• _YOUR ASSIGNMENT_
Although the records contain pictures, the copy should leave them out and match everything else exactly.

• _GIVEN INFORMATION_
--- START ---
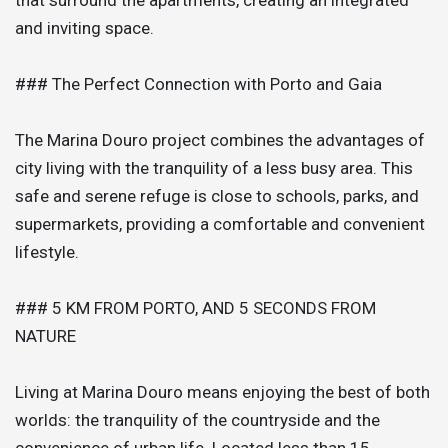
and inviting space.
### The Perfect Connection with Porto and Gaia
The Marina Douro project combines the advantages of
city living with the tranquility of a less busy area. This
safe and serene refuge is close to schools, parks, and
supermarkets, providing a comfortable and convenient
lifestyle.
### 5 KM FROM PORTO, AND 5 SECONDS FROM
NATURE
Living at Marina Douro means enjoying the best of both
worlds: the tranquility of the countryside and the
convenience of urban life. Located less than 15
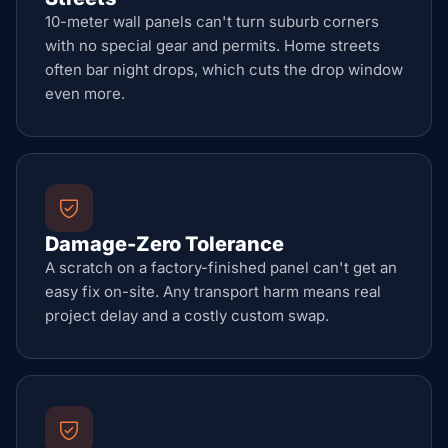
10-meter wall panels can't turn suburb corners
with no special gear and permits. Home streets
often bar night drops, which cuts the drop window
even more.
Damage-Zero Tolerance
A scratch on a factory-finished panel can't get an
easy fix on-site. Any transport harm means real
project delay and a costly custom swap.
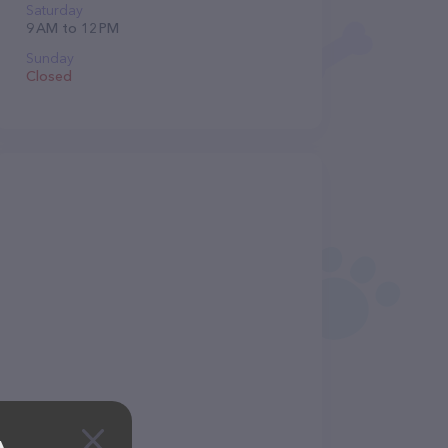
Saturday
9 AM to 12 PM
Sunday
Closed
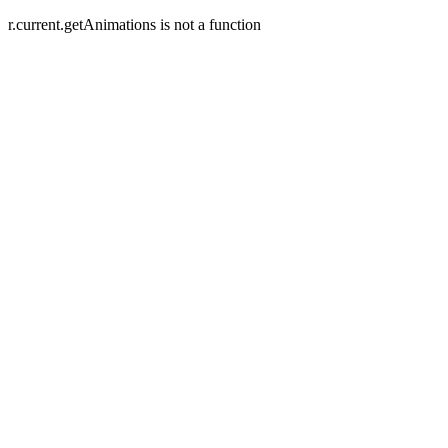
r.current.getAnimations is not a function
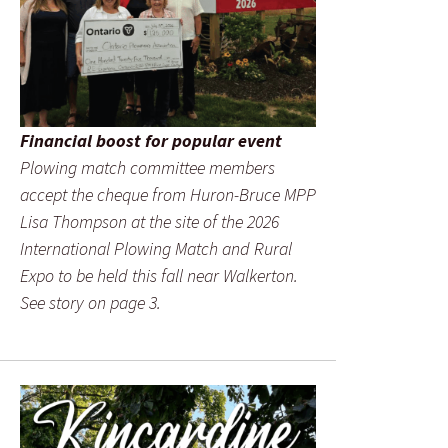
Financial boost for popular event
Plowing match committee members
accept the cheque from Huron-Bruce MPP
Lisa Thompson at the site of the 2026
International Plowing Match and Rural
Expo to be held this fall near Walkerton.
See story on page 3.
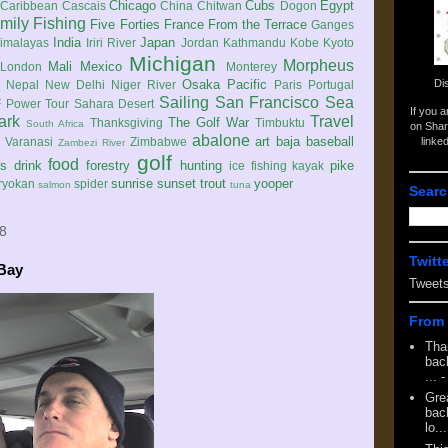
Chicago
Cubs
Egypt
Caribbean
Cascais
China
Chitwan
Dogon
mily
Fishing
Five Forties
France
From the Terrace
Ganges
India
Japan
imalayas
Iriri River
Jordan
Kathmandu
Kobe
Kyoto
Michigan
Morpheus
Mali
Mexico
London
Monterey
Di
Osaka
Pacific
Nepal
New Delhi
Niger River
Paris
Portugal
Sailing
San Francisco
Sea
 Power Tour
Sahara Desert
If you 
ark
Travel
The Golf War
Thanksgiving
Timbuktu
South Africa
on Shar
abalone
art
baja
baseball
linke
e
Varanasi
Zimbabwe
Zambezi River
golf
food
rs
drink
forestry
hunting
pike
ice fishing
kayak
sunrise
sunset
trout
yooper
ryokan
spider
salmon
tuna
Searc
08
Twitt
 Bay
Tweet
From 
Tha
back
...
-
Gre
back
lo...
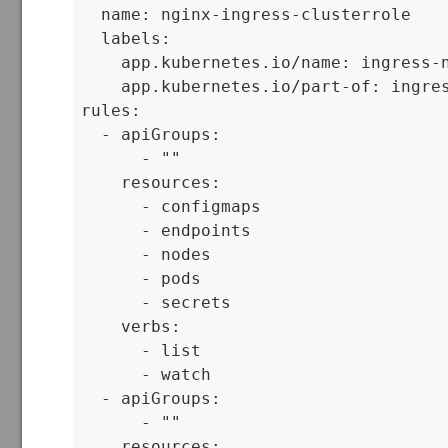
  name: nginx-ingress-clusterrole

  labels:

    app.kubernetes.io/name: ingress-n
    app.kubernetes.io/part-of: ingres
rules:

  - apiGroups:

      - ""

    resources:

      - configmaps

      - endpoints

      - nodes

      - pods

      - secrets

    verbs:

      - list

      - watch

  - apiGroups:

      - ""

    resources:
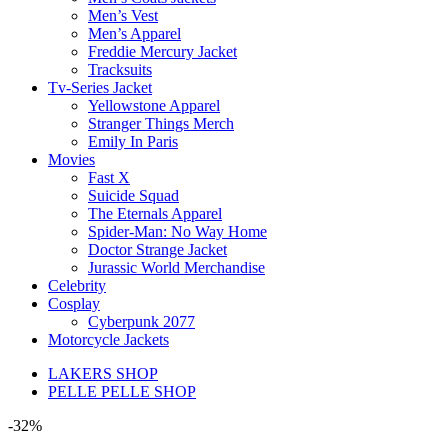
Men’s Vest
Men’s Apparel
Freddie Mercury Jacket
Tracksuits
Tv-Series Jacket
Yellowstone Apparel
Stranger Things Merch
Emily In Paris
Movies
Fast X
Suicide Squad
The Eternals Apparel
Spider-Man: No Way Home
Doctor Strange Jacket
Jurassic World Merchandise
Celebrity
Cosplay
Cyberpunk 2077
Motorcycle Jackets
LAKERS SHOP
PELLE PELLE SHOP
-32%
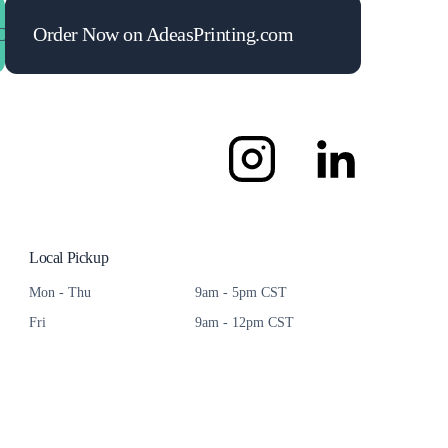
Maximize Your ROI
Order Now on AdeasPrinting.com
Maximize Your ROI
Maximize 
Local Pickup
Mon - Thu
9am - 5pm CST
Fri
9am - 12pm CST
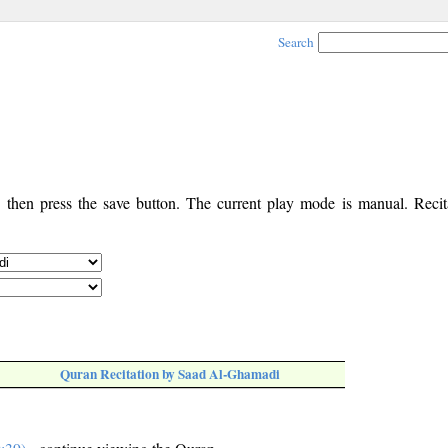
Search
, then press the save button. The current play mode is manual. Recita
Quran Recitation by Saad Al-Ghamadi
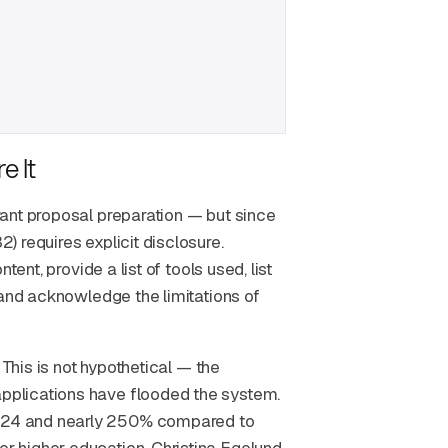
e It
ant proposal preparation — but since
 requires explicit disclosure.
ent, provide a list of tools used, list
 and acknowledge the limitations of
 This is not hypothetical — the
pplications have flooded the system.
024 and nearly 250% compared to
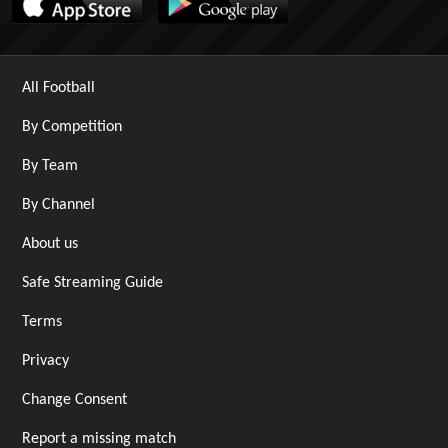
All Football
By Competition
By Team
By Channel
About us
Safe Streaming Guide
Terms
Privacy
Change Consent
Report a missing match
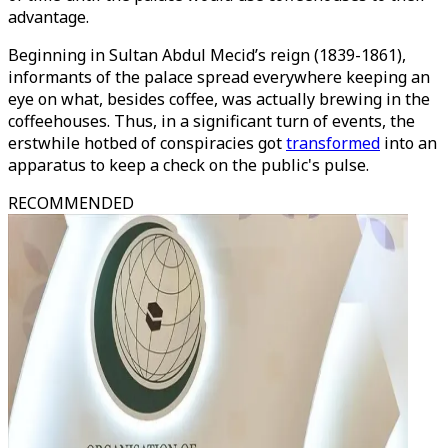
advantage.
Beginning in Sultan Abdul Mecid’s reign (1839-1861),
informants of the palace spread everywhere keeping an
eye on what, besides coffee, was actually brewing in the
coffeehouses. Thus, in a significant turn of events, the
erstwhile hotbed of conspiracies got
transformed
into an
apparatus to keep a check on the public's pulse.
RECOMMENDED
--- END ---
• _OUTPUT FOR THIS TASK_
and inviting space.
### The Perfect Connection with Porto and Gaia
The Marina Douro project combines the advantages of
city living with the tranquility of a less busy area. This
safe and serene refuge is close to schools, parks, and
supermarkets, providing a comfortable and convenient
lifestyle.
### 5 KM FROM PORTO, AND 5 SECONDS FROM
NATURE
Living at Marina Douro means enjoying the best of both
worlds: the tranquility of the countryside and the
convenience of urban life. Located less than 15
10-meter wall panels can't turn suburb corners
with no special gear and permits. Home streets
often bar night drops, which cuts the drop window
even more.
Damage-Zero Tolerance
A scratch on a factory-finished panel can't get an
easy fix on-site. Any transport harm means real
project delay and a costly custom swap.
Saturday
9 AM to 12 PM
Sunday
Closed
r.current.getAnimations is not a function
Financial boost for popular event
Plowing match committee members
accept the cheque from Huron-Bruce MPP
Lisa Thompson at the site of the 2026
International Plowing Match and Rural
Expo to be held this fall near Walkerton.
See story on page 3.
Chicago
Cubs
Egypt
Caribbean
Cascais
China
Chitwan
Dogon
mily
Fishing
Five Forties
France
From the Terrace
Ganges
India
Japan
imalayas
Iriri River
Jordan
Kathmandu
Kobe
Kyoto
Michigan
Morpheus
Mali
Mexico
London
Monterey
Di
Osaka
Pacific
Nepal
New Delhi
Niger River
Paris
Portugal
Sailing
San Francisco
Sea
 Power Tour
Sahara Desert
If you 
ark
Travel
The Golf War
Thanksgiving
Timbuktu
South Africa
on Shar
abalone
art
baja
baseball
linke
e
Varanasi
Zimbabwe
Zambezi River
golf
food
rs
drink
forestry
hunting
pike
ice fishing
kayak
sunrise
sunset
trout
yooper
ryokan
spider
salmon
tuna
Searc
08
Twitt
 Bay
Tweet
From 
Tha
back
...
-
Gre
back
lo...
  name: nginx-ingress-clusterrole

  labels:

    app.kubernetes.io/name: ingress-n
    app.kubernetes.io/part-of: ingres
rules:

  - apiGroups:

      - ""

    resources:

      - configmaps

      - endpoints

      - nodes

      - pods

      - secrets

    verbs:

      - list

      - watch

  - apiGroups:

      - ""

    resources:
Men’s Vest
Men’s Apparel
Freddie Mercury Jacket
Tracksuits
Tv-Series Jacket
Yellowstone Apparel
Stranger Things Merch
Emily In Paris
Movies
Fast X
Suicide Squad
The Eternals Apparel
Spider-Man: No Way Home
Doctor Strange Jacket
Jurassic World Merchandise
Celebrity
Cosplay
Cyberpunk 2077
Motorcycle Jackets
LAKERS SHOP
PELLE PELLE SHOP
-32%
Maximize Your ROI
Order Now on AdeasPrinting.com
Maximize Your ROI
Maximize 
Local Pickup
Mon - Thu
9am - 5pm CST
Fri
9am - 12pm CST
Search
, then press the save button. The current play mode is manual. Recita
Quran Recitation by Saad Al-Ghamadi
e It
ant proposal preparation — but since
 requires explicit disclosure.
ent, provide a list of tools used, list
 and acknowledge the limitations of
 This is not hypothetical — the
pplications have flooded the system.
024 and nearly 250% compared to
All Football
By Competition
By Team
By Channel
About us
Safe Streaming Guide
Terms
Privacy
Change Consent
Report a missing match
advantage.
Beginning in Sultan Abdul Mecid’s reign (1839-1861),
informants of the palace spread everywhere keeping an
eye on what, besides coffee, was actually brewing in the
coffeehouses. Thus, in a significant turn of events, the
erstwhile hotbed of conspiracies got
transformed
into an
apparatus to keep a check on the public's pulse.
RECOMMENDED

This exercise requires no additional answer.